Macron’s cosying up to Xi and the continuing divide in Europe over the right approach to China, from the Huawei disagreement to trade policies especially in China satellite states in Eastern Europe, all give baby steps of confidence to Beijing in its global coalition build-up.
Playing the victim card and flipping the narrative on US sanctions and unfair embargos and containment efforts have also created a stronger soft power narration, along with persistent economic tools and espionage avenues in winning friends through official and hidden sway.
This pattern of growing confidence will not last long however. Xi realises he still faces the trap of time, and that Beijing will lose the power momentum to the US in the long run. The prospects of a Trump comeback in 2024 despite his current ordeals will render Xi’s dream and momentum to almost absolute futility, knowing how he will redouble efforts to change the power parity to Washington’s advantage.
The coming US presidential election will also see a joint target of China where consistent hawkish views by both parties on China will be exploited by Beijing to cement its narrative and to win the global audience. China’s peak power status now, as argued by some, will also mean a more dangerous pattern being unleashed by Xi, in facing a fast closing time frame for his rejuvenation drive and in cementing his own legacy, through more bold and assertive manouvres. If miscalculations happen, the blame will be pinned on Washington, and Beijing will again emerge as the winner in a lose-lose situation for Washington.
Beijing is now challenging the US in its own backyard and is no longer confined to the Indo Pacific. It appears to be more confident than ever to push Washington further, where Beijing will be ready to take the first punch from Washington in order to have the right pretext to push back further with an improved second strike capacity. Beijing will also win the moral judgment and justifications, in triumphing over the moral war against “US imperialism”. The sabre rattling and cat and mouse wait of who will take the first punch are thus crafted in Beijing’s favour.

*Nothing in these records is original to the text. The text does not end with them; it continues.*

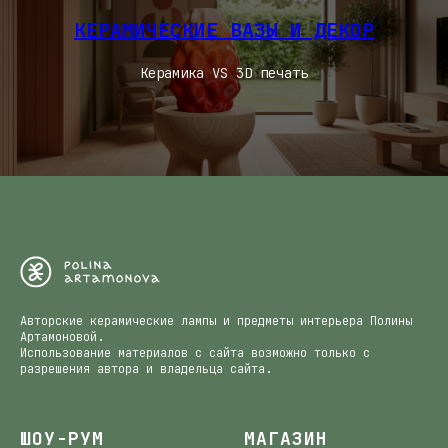
КЕРАМИЧЕСКИЕ ВАЗЫ И ДЕКОР
Керамика VS 3D печать
Авторские керамические лампы и предметы интерьера Полины
Артамоновой.
Использование материалов с сайта возможно только с
разрешения автора и владельца сайта.
ШОУ-РУМ
МАГАЗИН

Collins Chong Yew Keat has been serving in University of Malaya for more than 9 years. His areas of focus include strategic and security studies, America’s foreign policy and power projection, regional conflicts and power parity analysis and has published various publications on numerous platforms including books and chapter articles. He is also a regular contributor in providing op-eds and analytical articles for both the local and international media on various contemporary global issues and regional affairs since 2007.